Just to start out, I should point out that I leave my car outside at home because we have what appears to be a 1.95-car garage. Since the sun comes up on that side of the house, I haven’t had to scrape my car in the morning after light frosts, because the ice has already melted.
Now, to get sappy. :)
When I went out to the car this morning, as usual the ice had melted and the water was rapidly steaming off the roof of the car. It’s always interesting to note, but I hadn’t really seen it until this morning. As I started to get into the car, I turned my head and saw sunlight filtering through wisps of steam rising off the car, diffuse threads intertwining and dancing to the increasingly chaotic motion of the molecules, only to disappear from my vision a few inches from the pool of mist and reflective water that created them.
I wanted to capture the image. A photograph – at least as taken by me – wouldn’t convey the dynamic nature of the sight. Video? Maybe, but I couldn’t imagine seeing it in two dimensions and ever feeling the way I did then.

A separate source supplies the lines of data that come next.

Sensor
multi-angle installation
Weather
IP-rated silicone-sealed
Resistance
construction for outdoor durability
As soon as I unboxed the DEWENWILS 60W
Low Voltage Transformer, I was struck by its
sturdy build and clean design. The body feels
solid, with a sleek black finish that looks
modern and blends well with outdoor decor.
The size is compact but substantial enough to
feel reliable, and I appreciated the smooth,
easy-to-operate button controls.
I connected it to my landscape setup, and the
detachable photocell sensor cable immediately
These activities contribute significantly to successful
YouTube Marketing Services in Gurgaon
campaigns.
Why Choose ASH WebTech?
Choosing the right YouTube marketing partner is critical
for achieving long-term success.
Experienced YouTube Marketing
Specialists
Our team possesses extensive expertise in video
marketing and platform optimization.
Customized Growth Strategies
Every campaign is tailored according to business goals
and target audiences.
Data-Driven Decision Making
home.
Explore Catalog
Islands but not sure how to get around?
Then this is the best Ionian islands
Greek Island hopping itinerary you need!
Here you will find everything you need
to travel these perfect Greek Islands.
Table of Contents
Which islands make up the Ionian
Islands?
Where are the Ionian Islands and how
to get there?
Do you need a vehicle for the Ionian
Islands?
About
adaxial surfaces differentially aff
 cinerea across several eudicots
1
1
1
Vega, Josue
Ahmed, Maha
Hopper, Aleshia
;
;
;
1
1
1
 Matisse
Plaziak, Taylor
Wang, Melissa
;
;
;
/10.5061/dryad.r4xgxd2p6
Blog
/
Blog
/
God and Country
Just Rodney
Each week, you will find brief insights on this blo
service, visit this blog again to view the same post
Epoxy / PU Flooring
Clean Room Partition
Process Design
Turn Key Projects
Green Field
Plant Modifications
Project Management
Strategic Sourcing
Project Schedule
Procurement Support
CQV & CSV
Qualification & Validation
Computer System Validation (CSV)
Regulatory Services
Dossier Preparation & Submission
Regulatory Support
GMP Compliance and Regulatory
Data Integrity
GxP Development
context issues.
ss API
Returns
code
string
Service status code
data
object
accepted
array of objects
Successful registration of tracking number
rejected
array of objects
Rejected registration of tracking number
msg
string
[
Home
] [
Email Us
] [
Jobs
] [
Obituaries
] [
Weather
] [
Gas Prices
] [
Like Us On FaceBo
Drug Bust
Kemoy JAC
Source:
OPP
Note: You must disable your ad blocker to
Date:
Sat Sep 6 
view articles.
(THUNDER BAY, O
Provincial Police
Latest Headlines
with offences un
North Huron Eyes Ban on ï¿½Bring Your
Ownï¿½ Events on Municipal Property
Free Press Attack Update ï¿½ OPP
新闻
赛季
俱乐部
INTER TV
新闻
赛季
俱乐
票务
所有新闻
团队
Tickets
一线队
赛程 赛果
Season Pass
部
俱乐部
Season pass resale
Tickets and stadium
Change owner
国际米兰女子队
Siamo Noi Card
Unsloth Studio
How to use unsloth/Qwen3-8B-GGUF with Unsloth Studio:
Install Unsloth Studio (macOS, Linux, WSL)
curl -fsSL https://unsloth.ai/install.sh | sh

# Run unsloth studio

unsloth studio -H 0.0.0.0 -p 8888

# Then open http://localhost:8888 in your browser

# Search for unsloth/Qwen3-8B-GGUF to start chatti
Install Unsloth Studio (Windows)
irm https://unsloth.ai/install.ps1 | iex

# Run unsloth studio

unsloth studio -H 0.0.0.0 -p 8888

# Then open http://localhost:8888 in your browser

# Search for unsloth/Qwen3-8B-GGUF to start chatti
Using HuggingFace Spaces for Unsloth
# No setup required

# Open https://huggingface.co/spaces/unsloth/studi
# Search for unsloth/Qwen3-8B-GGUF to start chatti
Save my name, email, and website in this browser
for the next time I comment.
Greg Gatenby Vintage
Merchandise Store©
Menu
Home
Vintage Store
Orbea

Then it hit me, which is a pretty impressive feat while I’m dragging my way out to the car in the morning. While there were many ways to try to record the image, there was no way besides memory to capture what really made it special: That first rush, the stunning sensation of seeing something new and beautiful, and having your world focus on that instant, yet open up far beyond where you were just before.
It’s good to have those moments. Memory may be ephemeral, but I know from it that seeing Saturn through a small telescope, looking down at squares of farmland from an airplane, watching a plastic bag in American Beauty, seeing my wife walking through the doors of the chapel the day of our wedding…those are the moments that I changed, and got to be a little bit better, even in just a small way.